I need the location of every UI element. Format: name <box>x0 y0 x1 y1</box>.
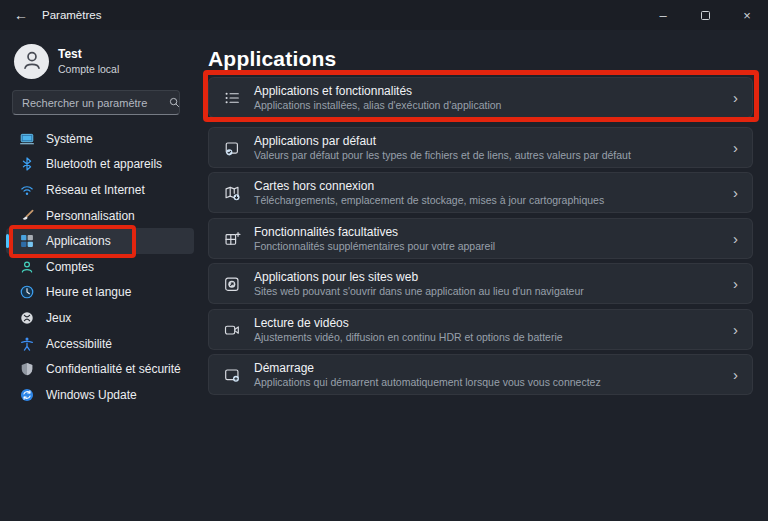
chevron-right-icon: › <box>733 367 738 382</box>
sidebar-item-accessibility[interactable]: Accessibilité <box>6 331 194 357</box>
row-subtitle: Fonctionnalités supplémentaires pour vot… <box>254 240 495 252</box>
row-subtitle: Ajustements vidéo, diffusion en continu … <box>254 331 563 343</box>
sidebar-item-label: Accessibilité <box>46 337 112 351</box>
sidebar: Test Compte local SystèmeBluetooth et ap… <box>0 30 200 521</box>
row-title: Démarrage <box>254 361 601 375</box>
apps-icon <box>19 233 35 249</box>
accounts-icon <box>19 259 35 275</box>
close-icon: × <box>743 8 751 23</box>
sidebar-item-label: Windows Update <box>46 388 137 402</box>
settings-row-apps-features[interactable]: Applications et fonctionnalitésApplicati… <box>208 77 753 118</box>
minimize-icon: – <box>659 8 666 23</box>
row-text: Applications par défautValeurs par défau… <box>254 134 631 161</box>
row-text: Applications pour les sites webSites web… <box>254 270 584 297</box>
row-text: DémarrageApplications qui démarrent auto… <box>254 361 601 388</box>
settings-row-offline-maps[interactable]: Cartes hors connexionTéléchargements, em… <box>208 172 753 213</box>
maximize-icon <box>701 11 710 20</box>
time-icon <box>19 284 35 300</box>
settings-row-startup[interactable]: DémarrageApplications qui démarrent auto… <box>208 354 753 395</box>
sidebar-item-windows-update[interactable]: Windows Update <box>6 382 194 408</box>
chevron-right-icon: › <box>733 185 738 200</box>
back-button[interactable]: ← <box>6 2 36 28</box>
user-name: Test <box>58 47 82 61</box>
chevron-right-icon: › <box>733 140 738 155</box>
row-subtitle: Applications installées, alias d'exécuti… <box>254 99 501 111</box>
row-title: Applications et fonctionnalités <box>254 84 501 98</box>
search-box <box>12 90 180 115</box>
minimize-button[interactable]: – <box>642 0 684 30</box>
apps-features-icon <box>223 89 241 107</box>
privacy-icon <box>19 361 35 377</box>
search-icon <box>168 93 181 113</box>
network-icon <box>19 182 35 198</box>
sidebar-item-label: Système <box>46 132 93 146</box>
row-subtitle: Applications qui démarrent automatiqueme… <box>254 376 601 388</box>
sidebar-item-label: Bluetooth et appareils <box>46 157 162 171</box>
person-icon <box>20 48 44 76</box>
sidebar-item-label: Jeux <box>46 311 71 325</box>
row-title: Cartes hors connexion <box>254 179 604 193</box>
search-input[interactable] <box>13 97 168 109</box>
row-title: Applications pour les sites web <box>254 270 584 284</box>
sidebar-item-accounts[interactable]: Comptes <box>6 254 194 280</box>
row-text: Applications et fonctionnalitésApplicati… <box>254 84 501 111</box>
row-subtitle: Téléchargements, emplacement de stockage… <box>254 194 604 206</box>
window-title: Paramètres <box>42 9 101 21</box>
page-title: Applications <box>208 47 336 71</box>
row-subtitle: Sites web pouvant s'ouvrir dans une appl… <box>254 285 584 297</box>
sidebar-item-label: Personnalisation <box>46 209 135 223</box>
settings-row-optional-features[interactable]: Fonctionnalités facultativesFonctionnali… <box>208 218 753 259</box>
sidebar-item-time-language[interactable]: Heure et langue <box>6 280 194 306</box>
row-title: Fonctionnalités facultatives <box>254 225 495 239</box>
sidebar-item-label: Applications <box>46 234 111 248</box>
sidebar-item-label: Confidentialité et sécurité <box>46 362 181 376</box>
settings-row-default-apps[interactable]: Applications par défautValeurs par défau… <box>208 127 753 168</box>
update-icon <box>19 387 35 403</box>
row-title: Applications par défaut <box>254 134 631 148</box>
sidebar-nav: SystèmeBluetooth et appareilsRéseau et I… <box>0 126 200 408</box>
account-type: Compte local <box>58 63 119 75</box>
sidebar-item-label: Comptes <box>46 260 94 274</box>
row-text: Fonctionnalités facultativesFonctionnali… <box>254 225 495 252</box>
system-icon <box>19 131 35 147</box>
row-text: Cartes hors connexionTéléchargements, em… <box>254 179 604 206</box>
back-arrow-icon: ← <box>14 7 28 23</box>
settings-row-video-playback[interactable]: Lecture de vidéosAjustements vidéo, diff… <box>208 309 753 350</box>
bluetooth-icon <box>19 156 35 172</box>
personalization-icon <box>19 208 35 224</box>
settings-row-website-apps[interactable]: Applications pour les sites webSites web… <box>208 263 753 304</box>
maximize-button[interactable] <box>684 0 726 30</box>
titlebar: ← Paramètres – × <box>0 0 768 30</box>
settings-window: ← Paramètres – × Test Compte local Systè… <box>0 0 768 521</box>
sidebar-item-apps[interactable]: Applications <box>6 228 194 254</box>
chevron-right-icon: › <box>733 90 738 105</box>
default-apps-icon <box>223 139 241 157</box>
gaming-icon <box>19 310 35 326</box>
chevron-right-icon: › <box>733 322 738 337</box>
sidebar-item-personalization[interactable]: Personnalisation <box>6 203 194 229</box>
avatar <box>14 44 49 79</box>
chevron-right-icon: › <box>733 231 738 246</box>
optional-features-icon <box>223 230 241 248</box>
row-subtitle: Valeurs par défaut pour les types de fic… <box>254 149 631 161</box>
row-title: Lecture de vidéos <box>254 316 563 330</box>
startup-icon <box>223 366 241 384</box>
row-text: Lecture de vidéosAjustements vidéo, diff… <box>254 316 563 343</box>
sidebar-item-bluetooth-devices[interactable]: Bluetooth et appareils <box>6 152 194 178</box>
close-button[interactable]: × <box>726 0 768 30</box>
video-playback-icon <box>223 321 241 339</box>
sidebar-item-system[interactable]: Système <box>6 126 194 152</box>
sidebar-item-privacy-security[interactable]: Confidentialité et sécurité <box>6 356 194 382</box>
offline-maps-icon <box>223 184 241 202</box>
sidebar-item-network-internet[interactable]: Réseau et Internet <box>6 177 194 203</box>
chevron-right-icon: › <box>733 276 738 291</box>
sidebar-item-label: Heure et langue <box>46 285 131 299</box>
accessibility-icon <box>19 336 35 352</box>
window-controls: – × <box>642 0 768 30</box>
sidebar-item-label: Réseau et Internet <box>46 183 145 197</box>
sidebar-item-gaming[interactable]: Jeux <box>6 305 194 331</box>
website-apps-icon <box>223 275 241 293</box>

▶ **Your assignment**
Search the records for the string "playback" and report each line that has it.

▶ **Written answer**
settings-row-video-playback[interactable]: Lecture de vidéosAjustements vidéo, diff… <box>208 309 753 350</box>
video-playback-icon <box>223 321 241 339</box>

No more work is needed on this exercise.